Bakan Çelik: "Hedefimiz işsizliği yüzde 5'e çekmek"

Çalışma ve Sosyal Güvenlik Bakanı Faruk Çelik, Dünya Bankası tarafından hazırlanan ''Türkiye'de İyi İşler'' raporunun Hilton Otel'deki tanıtım konferansının açılışında yaptığı konuşmada, Dünya Bankası'nın kapsamlı analizlere dayalı ve objektif bir akış açısıyla açıklanan çalışmalarını önemli bir başvuru kaynağı olarak gördüğünü söyledi.

Çelik, ''Türkiye'nin her alanda olduğu gibi istihdam alanında da 2023 hedefleri var.

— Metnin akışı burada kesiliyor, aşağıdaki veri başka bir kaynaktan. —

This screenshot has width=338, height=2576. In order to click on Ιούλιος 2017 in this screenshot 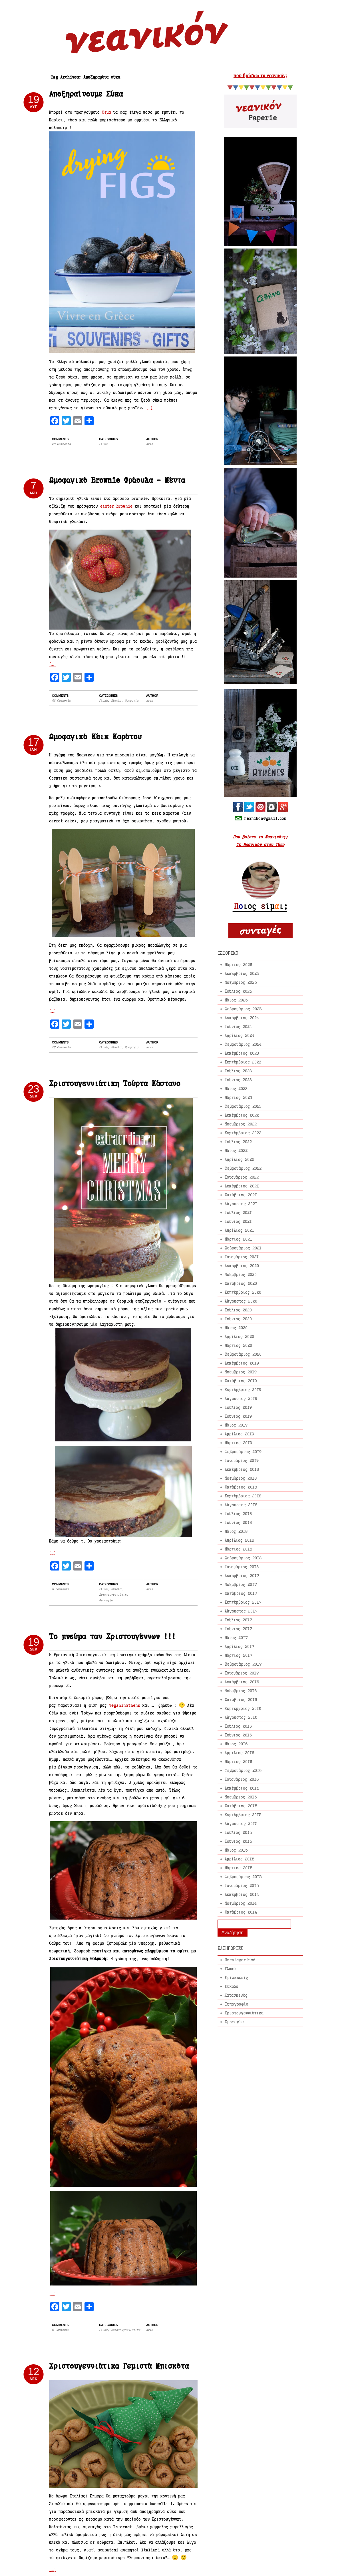, I will do `click(238, 1619)`.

Hedeflerimiz işsizliği yüzde 5'e çekmek, istihdam oranını yüzde 55'lere yükseltmek, tarım dışı sektörde kayıt dışı istihdamı ise yüzde 15'in altına çekmektir'' dedi.

Bakan Çelik, ''Karamsar tablolara rağmen Türkiye için göstergeler, işgücü piyasamızın sağlıklı ve başarılı bir şekilde işlemekte olduğunu göstermektedir''diye konuştu.

Çelik, "İnanıyorum ki kısa süre içerisinde 2023 istihdam hedefleri açısından önem arz eden Ulusal İstihdam Strateji Belgesi'nin yayınlanması gerçekleşmiş olacak" dedi.

Raporun ayrıntıları

Kalkınma Bakanlığı ile Dünya Bankası'nın ortak çalışmalarıyla hazırlanan "Türkiye'de İyi İşler" raporu kamuoyu ile paylaşıldı. Türkiye'nin mevcut ekonomisinde iyi işlerin durumu ve etkilerinin araştırıldığı rapora göre, bu durumun iş sahipleri için gelir ve geçim kaynağı gibi doğrudan faydaya sahip olurken, topluma ve sosyal ağlara daha fazla katılım ya da hane halkının tamamı için de daha iyi hayat standardı gibi dolaylı faydalar sağlıyor.

Raporda, Türkiye'nin krizden güçlü bir şekilde toparlandığı belirtilerek, konjonktürel gelişmelerin cari açığın artmasına sebep olduğunu kaydedildi.

Kriz sonrası dönemde hızlı GSYİH ve istihdam artışıyla birlikte işgücü piyasasında gerçekleştirilen beceri kazandırma ve kayıt altına alma çalışmaları ve yanı sıra büyümede artan istihdam esnekliğinin Türkiye'de istihdamın durumu açısından oldukça olumlu bir tablo arz ettiğine dikkat çekildi.

Raporda, kriz sonrası dönemde işgücü katılım ve istihdam oranlarının özellikle kadınlar arasında artış gösterdiğinin altı çizilirken, raporda şu ifadelere yer verildi:

"İş oluşturmada yaşanan büyümenin büyük bir kısmını iyi nitelikteki işler oluşturdu. En fazla istihdam artışı hizmet ve kayıtlı sektörlerde gerçekleşirken, net istihdam artışının çoğunluğu hem erkekleri hem de kadınları etkiledi. Esas itibariyle bu gruptaki çalışanlar ayrıca üniversite mezunu.

İşgücü anketlerinin daha detaylı analizi, genel istihdamdaki değişikliğin yanı sıra kadın istihdamındaki değişimlerin ve kayıt dışı istihdamdaki azalma, kalifiye olmayan kadın işgücünün önemli bir bölümünün tarım sektöründe çalışmaya başlayarak yeniden kayıt dışı istihdama dahil edilmeleri, emek yoğun konut inşaat sektöründeki geçici büyüme ve daha yaşlı kişilerin kayıtlı işgücü piyasasında uzun sürelerle kalması ile bağlantılı olabilir. Halihazırda, özellikle tarım sektörüne geri dönüşler göz ardı edildiğinde, kadınların işgücüne katılımındaki artış kriz öncesi eğilimin henüz çok da üzerinde değildir."